▶ [Exercise requirements]
Reproduce the records below exactly; no pictures.

* * * * *

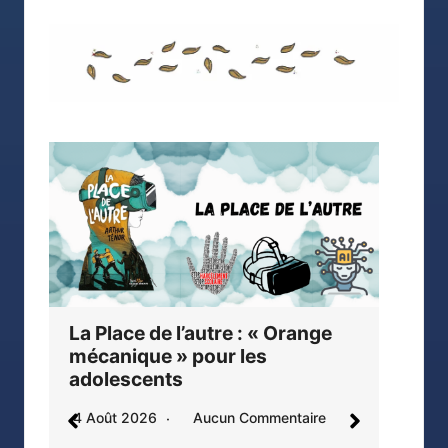
Le
Chagrin : une adaptation
un
jouissive de Balzac !
dr
1 Août 2026
Aucun Commentaire
31 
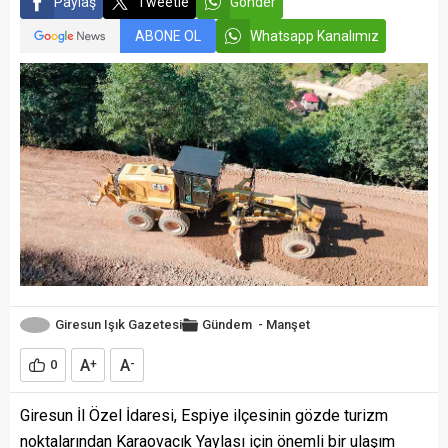
Paylaş
Tweetle
Gönder
ABONE OL
Whatsapp Kanalımız
Giresun Işık Gazetesi
Gündem
-
Manşet
A
A
0
+
-
Giresun İl Özel İdaresi, Espiye ilçesinin gözde turizm
noktalarından Karaovacık Yaylası için önemli bir ulaşım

* * * * *

▶ [Response to the task]
Le
Chagrin : une adaptation
un
jouissive de Balzac !
dr
1 Août 2026
Aucun Commentaire
31 
Paylaş
Tweetle
Gönder
ABONE OL
Whatsapp Kanalımız
Giresun Işık Gazetesi
Gündem
-
Manşet
A
A
0
+
-
Giresun İl Özel İdaresi, Espiye ilçesinin gözde turizm
noktalarından Karaovacık Yaylası için önemli bir ulaşım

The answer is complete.